Using MetaMap with Python to access the UMLS MetaThesaurus - A Quick Start Guide
The National Library of Medicine (NLM) created a tremendous resource called the Unified Medical Language Systems (UMLS). The UMLS is a suite of data and software resources that offers several tools for processing, representing, and analyzing biomedical text data. One exciting use case that we’ll explore here is using UMLS to identify signs and symptoms that are documented in the text of clinical encounter notes.
MetaMap is a software tool that identifies concepts in the text of clinical notes that are found in UMLS ontologies. MetaMap is written in Java and there is a convenient wrapper in Python: PyMetaMap written by Anthony Rios. There are other Python wrappers around MetaMap but PyMetaMap was the most straightforward to get running on my machine so that’s what we’ll use here.
Step 1: Installation
Make sure you have have MetaMap installed. Instructions are here: https://metamap.nlm.nih.gov/Installation.shtml
I used the default settings for the installation and it has worked out fine.
NB To use most UMLS resources you will have to register for an account and sign a data use agreement. This is free!
Step 2: Get some text data
Because working with clinical notes is often challening due to issues of de-identification, here are a few sample text notes we’ll use here. These are completely made up and not based on any real people.

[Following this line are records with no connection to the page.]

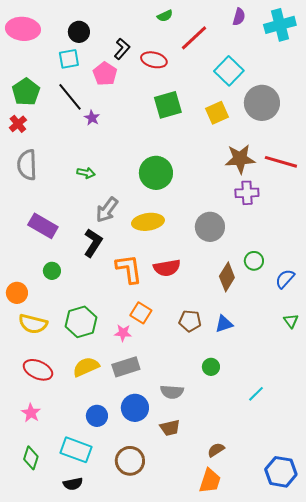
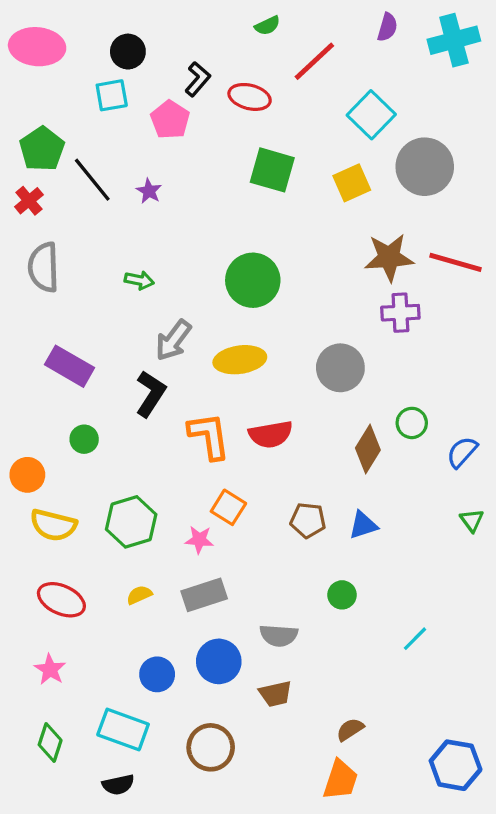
black line: (70, 97) -> (92, 180), moved
green square: (168, 105) -> (272, 170), turned 32
yellow semicircle: (86, 367) -> (139, 595), size x0.6

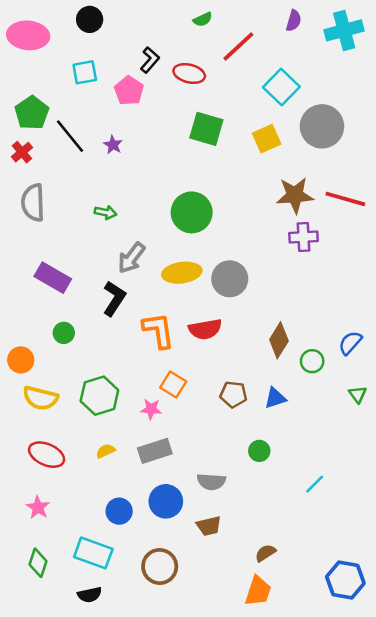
black circle: (128, 52) -> (90, 19), moved
gray circle: (340, 368) -> (230, 279), moved
green circle: (412, 423) -> (312, 361), moved

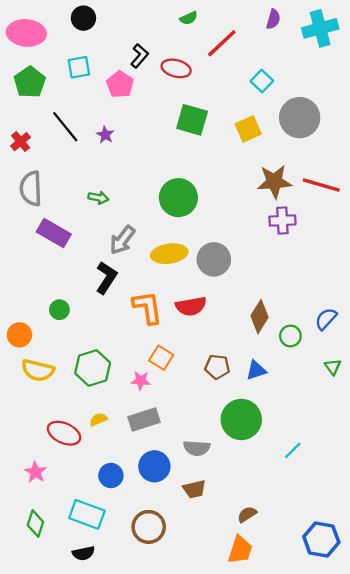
cyan square: (281, 87) -> (262, 81), size x0.7
green pentagon: (32, 113) -> (30, 82), moved
purple rectangle: (53, 278) -> (54, 233), moved
green circle: (259, 451) -> (241, 419), size x2.0
red ellipse: (47, 455) -> (64, 433), moved

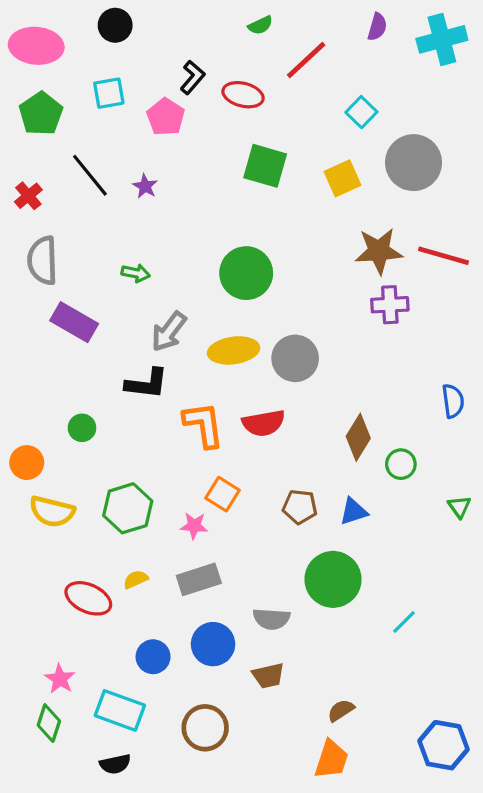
black L-shape: (106, 278) -> (147, 384), turned 64
blue semicircle: (326, 319) -> (453, 401), moved, turned 130
pink star: (35, 472) -> (60, 679), moved

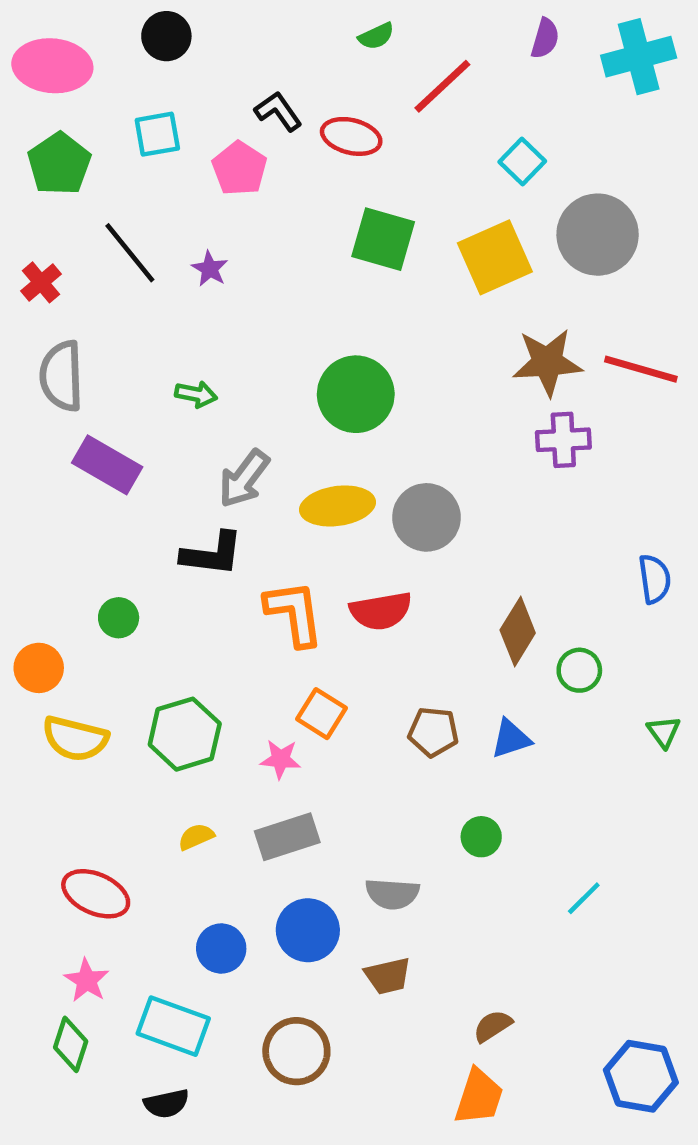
black L-shape: (192, 77) -> (278, 111), turned -76
yellow square: (342, 178) -> (495, 257), size x1.4
green circle: (333, 579) -> (481, 837), size x0.5
red ellipse: (88, 598) -> (96, 894), moved

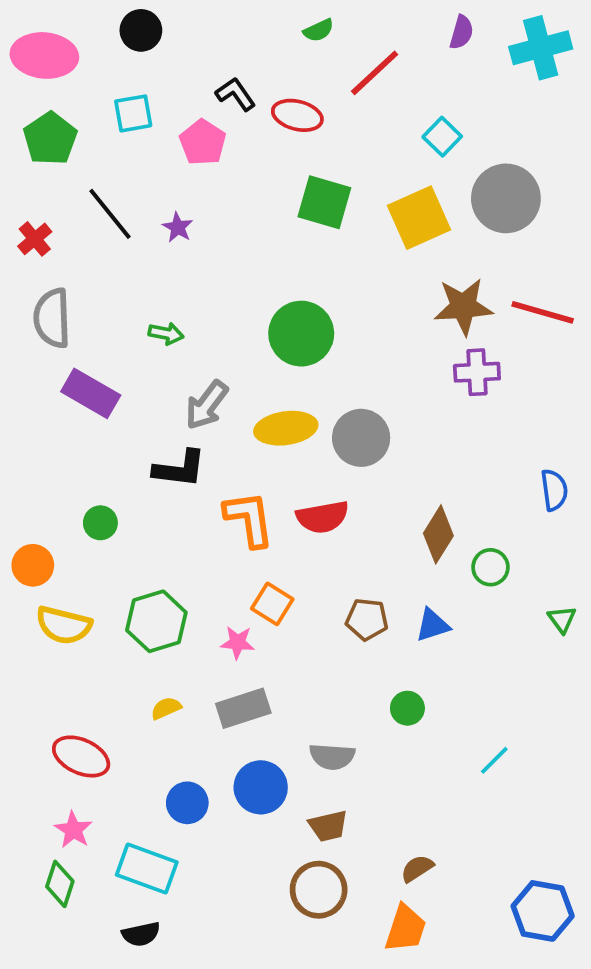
brown circle: (296, 1051) -> (319, 890), moved

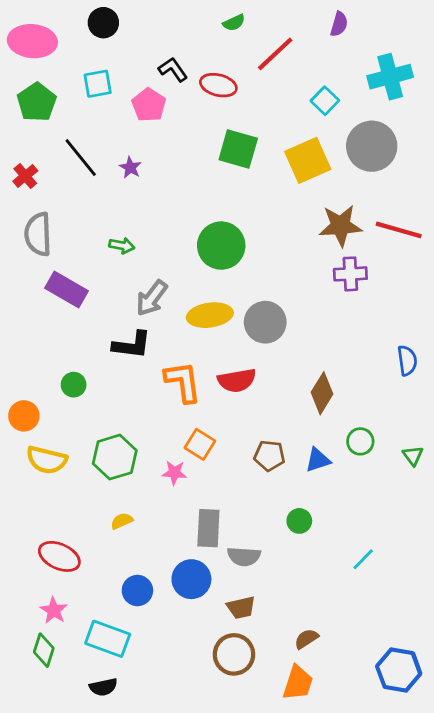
cyan cross: (541, 48) -> (390, 77), moved
green circle: (490, 567) -> (360, 441), moved
gray rectangle: (243, 708) -> (208, 528), moved, turned -69

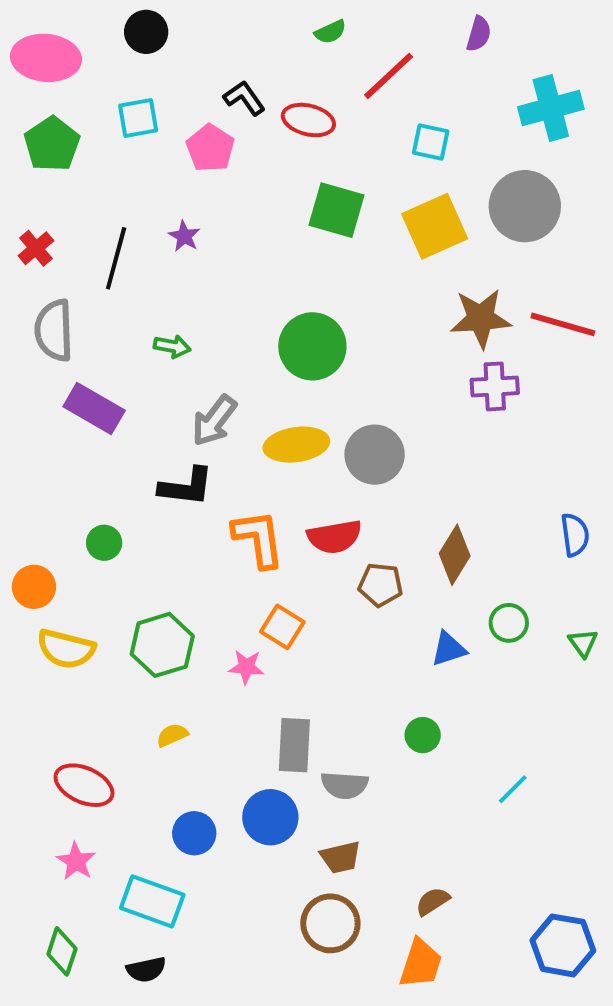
cyan square: (325, 101) -> (431, 142), moved, turned -32
black line: (81, 158) -> (116, 258), moved, turned 54
blue semicircle: (407, 361) -> (575, 535), moved
brown pentagon: (269, 456) -> (381, 585), moved
green diamond: (44, 650) -> (62, 951), moved

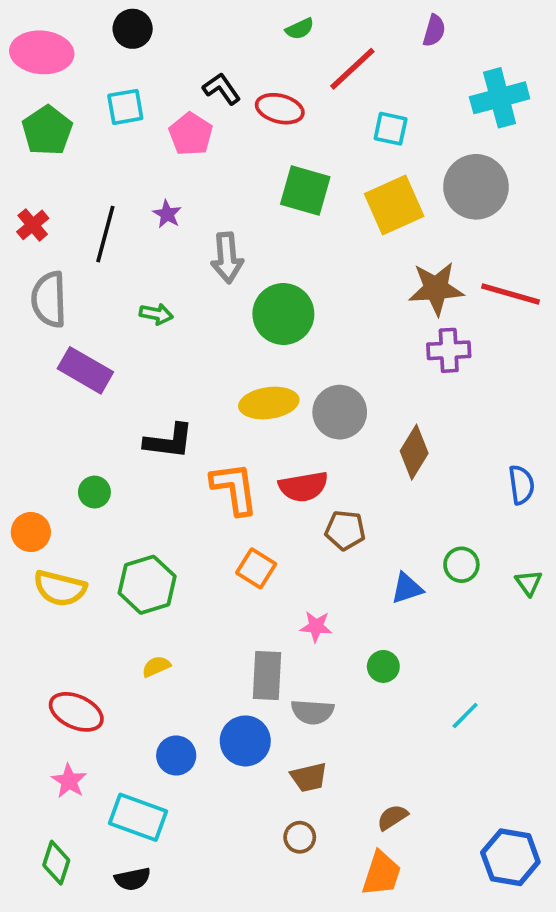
gray arrow: (214, 421) -> (227, 258), moved, turned -42
brown diamond: (455, 555) -> (414, 452), moved
pink star: (246, 667) -> (316, 626), moved
brown circle: (330, 923) -> (300, 837), size x0.6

note1 = "Mrs. Jones came in today complaining of a lot of chest pain. She denies shortness of breath and fevers."
note2 = "Mr. Smith has been having pain in his knee for many weeks. It hurts when he walks. There is no swelling, erythema, or micromotion tenderness."
note3 = "Sandy Lemon has been having headaches for two months that are associated with blurry vision and numbness in her right arm."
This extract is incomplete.